Publié

"Sans filtre", critique sans concession du capitalisme et de ses excès

Primé au Festival de Cannes "Sans filtre" sort aujourd'hui sur les écrans romands
Primé au Festival de Cannes "Sans filtre" sort aujourd'hui sur les écrans romands / 19h30 / 1 min. / le 28 septembre 2022
Le réalisateur suédois Ruben Östlund signe "Sans filtre" ("Triangle of Sadness"), satire des ultra-riches et des rapports de classe dans les sociétés occidentales. Un film à l'humour aussi marxiste que corrosif qui débarque en salles après avoir décroché la Palme d'or à Cannes.

Croisement de "Titanic" et "La grande bouffe", le film a permis au Suédois Ruben Östlund d'entrer dans le club restreint des cinéastes double palmés à Cannes, aux côtés des frères Dardenne, Ken Loach ou Michael Haneke.
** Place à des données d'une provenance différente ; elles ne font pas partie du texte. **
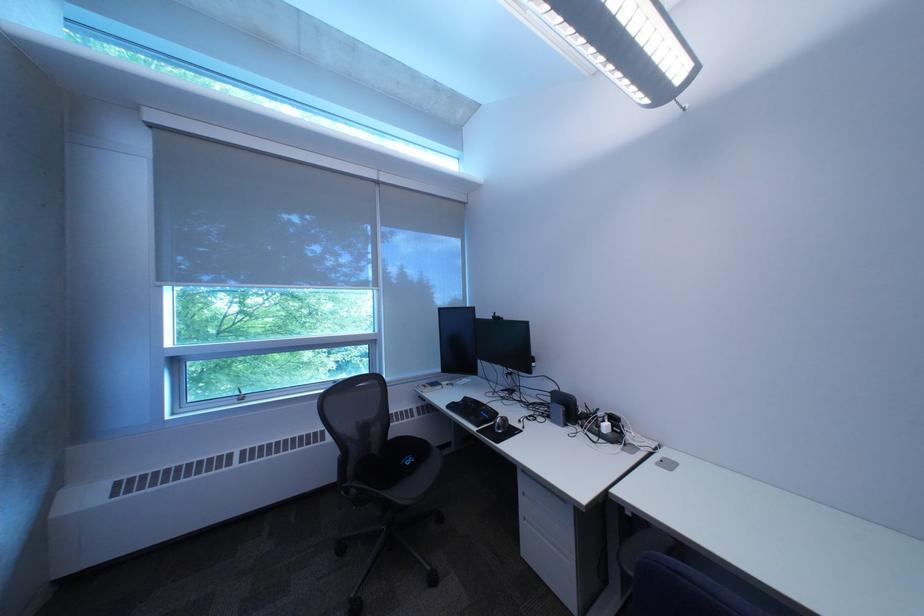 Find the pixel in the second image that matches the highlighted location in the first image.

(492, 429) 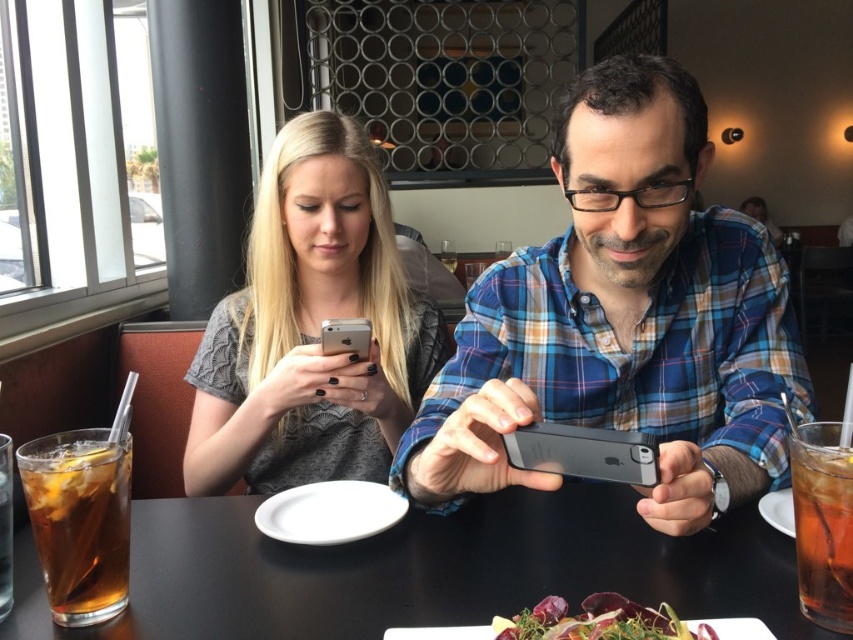 Question: Which of the following is the closest to the observer?

Choices:
 (A) brown translucent glass at table center
 (B) black glossy table at center
 (C) translucent glass drink at lower left

Answer: (A)

Question: Does black glossy table at center appear on the left side of matte silver phone at center?

Choices:
 (A) yes
 (B) no

Answer: (B)

Question: Is the position of black glossy table at center more distant than that of matte silver phone at center?

Choices:
 (A) yes
 (B) no

Answer: (B)

Question: In this image, where is matte black phone at center located relative to matte silver phone at center?

Choices:
 (A) right
 (B) left

Answer: (A)

Question: Which point appears farthest from the camera in this image?

Choices:
 (A) (334, 353)
 (B) (663, 429)

Answer: (B)

Question: Based on their relative distances, which object is nearer to the translucent glass drink at lower left?

Choices:
 (A) silver metallic smartphone at center
 (B) matte silver phone at center

Answer: (A)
Il avait déjà obtenu le titre en 2017 pour "The Square", attaque en règle contre la vanité qui peut entourer l'art contemporain.

Avec "Sans filtre", il embarque cette fois ses spectateurs pour une croisière de luxe déjantée aux côtés d'un mannequin, Carl, et de sa petite amie, Yaya, top model et influenceuse obsédée par son image et sa carrière.  
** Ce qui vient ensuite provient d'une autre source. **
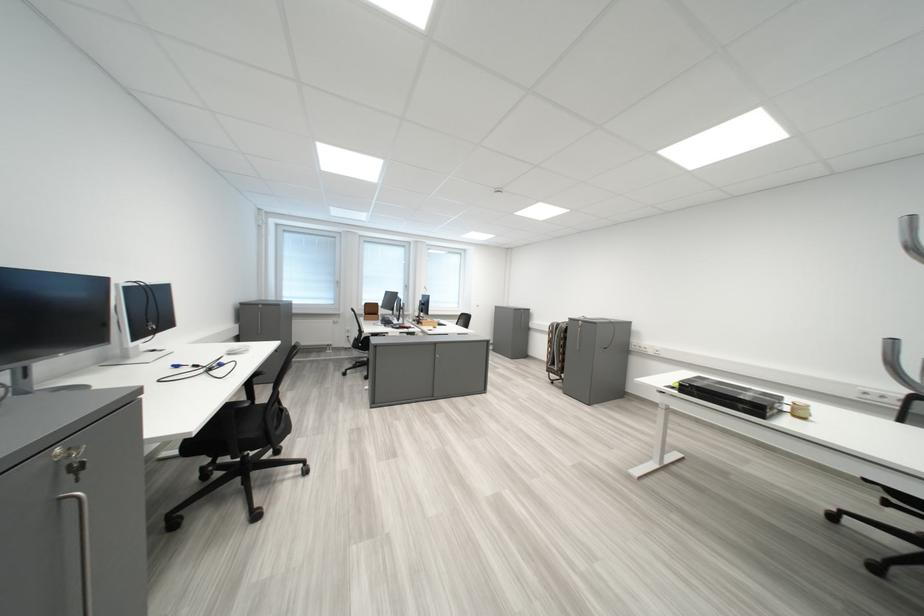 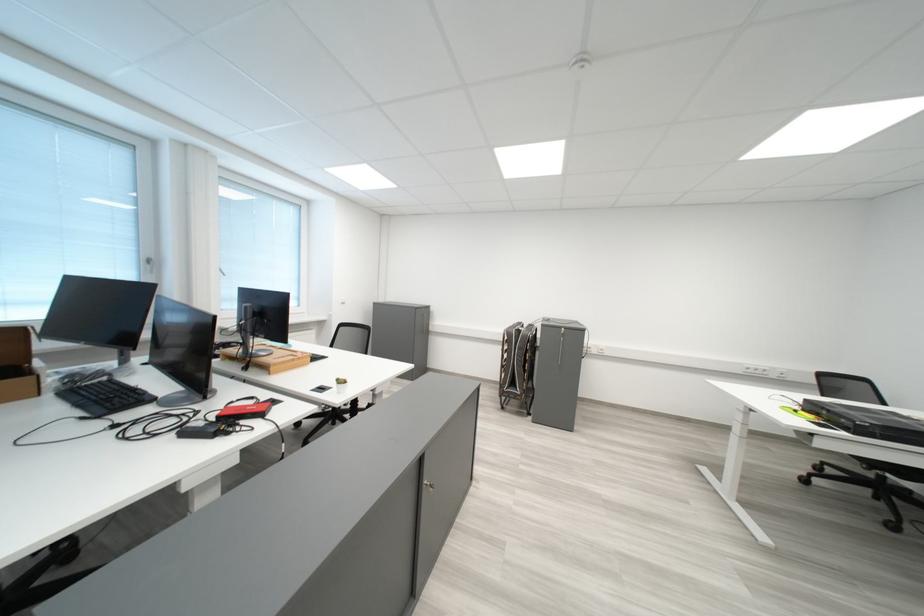 Find the pixel in the second image that matches [566,365] in the first image.

(526, 387) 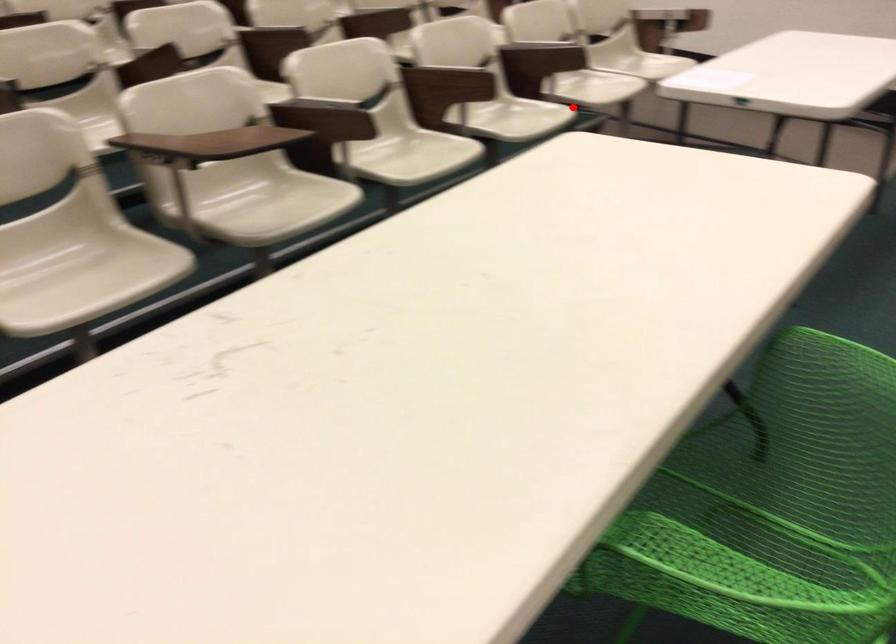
Le dernier rôle de Charlbi Dean

La sortie du film a été percutée par la mort soudaine, à seulement 32 ans, fin août, de l'actrice sud-africaine qui interprète ce personnage principal, Charlbi Dean. Pour son ultime rôle, elle côtoie à bord du yacht de "Sans filtre" une galerie de richissimes personnages: oligarques russes alcooliques, charmant couple de retraités britanniques ayant fait fortune dans la vente de mines antipersonnel et autres odieux passagers... Ils harcèlent la cheffe de l'équipage de leurs caprices, tandis que cette dernière martyrise à son tour le petit personnel.

Mais une grosse tempête - dont ne se soucie guère le capitaine du bateau, un marxiste totalement ivre au moment crucial - va faire tanguer le navire et faire chavirer cet équilibre.

Un "Titanic" inversé

Dans une sorte de "Titanic" inversé, où cette fois les plus faibles ne sont pas forcément les perdants, Ruben Östlund, 48 ans, décortique les ressorts de classe de fond en comble: les riches contre les pauvres, mais aussi les hommes contre les femmes, et les Blancs contre les Noirs. Une préoccupation au centre de son oeuvre, a expliqué le réalisateur à l'AFP à Cannes. "Je pense que les humains sont très sensibles aux hiérarchies, nous sommes conditionnés pour le grand 'jeu social' dès notre naissance", assure-t-il.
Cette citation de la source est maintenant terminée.